Description of the task »
Keep the images out while you set down the data exactly.

Source material »
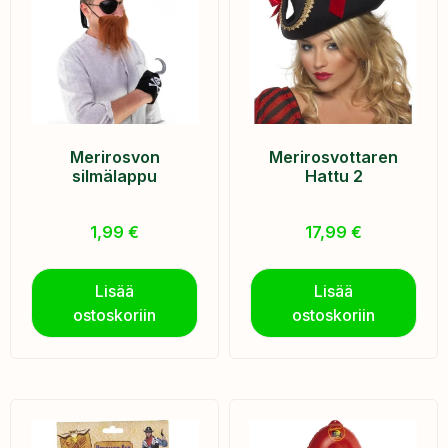
Merirosvon
Merirosvottaren
silmälappu
Hattu 2
1,99
€
17,99
€
Lisää
Lisää
ostoskoriin
ostoskoriin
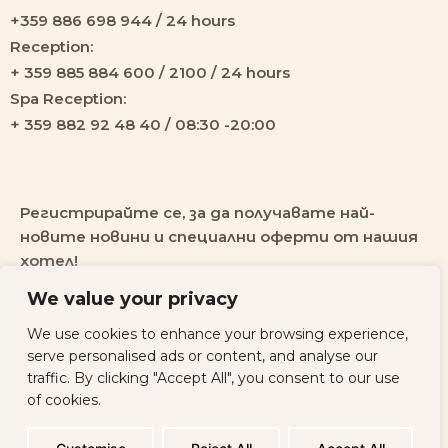
+359 886 698 944 / 24 hours
Reception:
+ 359 885 884 600 / 2100 / 24 hours
Spa Reception:
+ 359 882 92 48 40 / 08:30 -20:00
Регистрирайте се, за да получавате най-
новите новини и специални оферти от нашия
хотел!
We value your privacy
We use cookies to enhance your browsing experience,
serve personalised ads or content, and analyse our
traffic. By clicking "Accept All", you consent to our use
All rights
Политика за
Developed by
of cookies.
reserved ©
поверителност
Websycraft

Exercise answer »
Merirosvon
Merirosvottaren
silmälappu
Hattu 2
1,99
€
17,99
€
Lisää
Lisää
ostoskoriin
ostoskoriin
+359 886 698 944 / 24 hours
Reception:
+ 359 885 884 600 / 2100 / 24 hours
Spa Reception:
+ 359 882 92 48 40 / 08:30 -20:00
Регистрирайте се, за да получавате най-
новите новини и специални оферти от нашия
хотел!
We value your privacy
We use cookies to enhance your browsing experience,
serve personalised ads or content, and analyse our
traffic. By clicking "Accept All", you consent to our use
All rights
Политика за
Developed by
of cookies.
reserved ©
поверителност
Websycraft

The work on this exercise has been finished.